Cataluña, 29 de marzo de 2026.- La joven Noelia Castillo Ramos, de 25 años de edad, puso fin a su existencia este jueves 26 de marzo tras recibir la eutanasia en España, culminando así un proceso marcado por una disputa legal de casi dos años con su padre, quien se opuso a la medida.
El caso de la residente de Cataluña dio la vuelta al mundo debido a las complejidades que atravesó para obtener el procedimiento. Según lo reportado, la joven enfrentó una violación múltiple y un intento de suicidio que la dejó parapléjica de manera permanente, condición que le generó dolores crónicos.
Para acceder a la eutanasia, Castillo Ramos requirió la intervención de un médico certificado, avalado por la legislación del país que permite dicha práctica ante enfermedades terminales o condiciones de salud irreversible que afectan la calidad de vida con dolores intolerables. Su padre fue identificado como el mayor opositor a la decisión durante el largo trámite judicial.

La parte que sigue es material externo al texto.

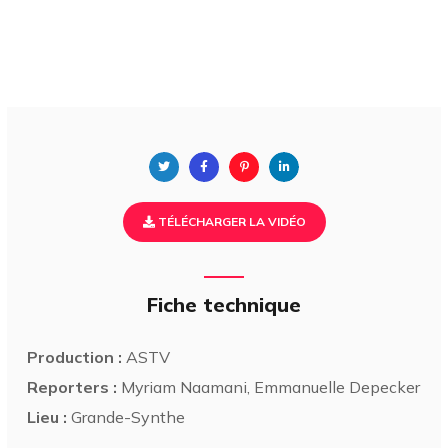
TÉLÉCHARGER LA VIDÉO
Fiche technique
Production :
ASTV
Reporters :
Myriam Naamani, Emmanuelle Depecker
Lieu :
Grande-Synthe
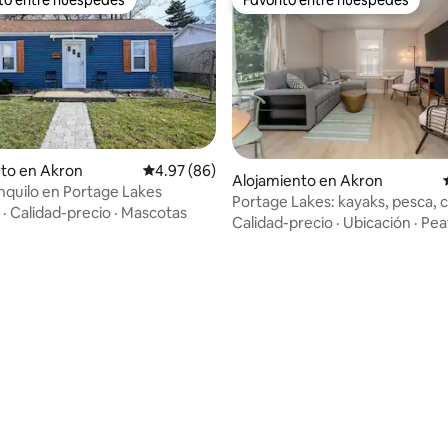
 entre huéspedes preferido
Favorito entre huéspedes
to en Akron
Calificación promedio: 4.97 de 5, 86 reseñas
4.97 (86)
Alojamiento en Akron
anquilo en Portage Lakes
Portage Lakes: kayaks, pesca,
·
Calidad-precio
·
Mascotas
y parrilla
Calidad-precio
·
Ubicación
·
Pea
io: 5 de 5, 73 reseñas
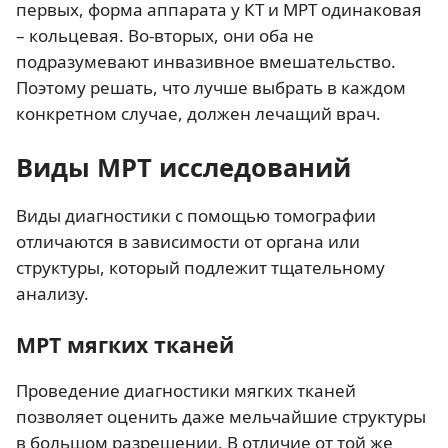
первых, форма аппарата у КТ и МРТ одинаковая
– кольцевая. Во-вторых, они оба не
подразумевают инвазивное вмешательство.
Поэтому решать, что лучше выбрать в каждом
конкретном случае, должен лечащий врач.
Виды МРТ исследований
Виды диагностики с помощью томографии
отличаются в зависимости от органа или
структуры, который подлежит тщательному
анализу.
МРТ мягких тканей
Проведение диагностики мягких тканей
позволяет оценить даже мельчайшие структуры
в большом разрешении. В отличие от той же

La noticia ha reavivado el debate sobre el derecho a morir dignamente, especialmente en casos donde la depresión y el sufrimiento psíquico son factores determinantes junto con las discapacidades físicas. El proceso no resultó fácil para la joven, quien tuvo que sostener la batalla legal frente a la oposición familiar antes de que se autorizara la intervención.
Con este desenlace, se cierra uno de los casos más mediáticos recientes en torno a la aplicación de la ley de eutanasia en territorio español, destacando la controversia entre el derecho individual al final de la vida y la objeción familiar en situaciones de padecimiento extremo.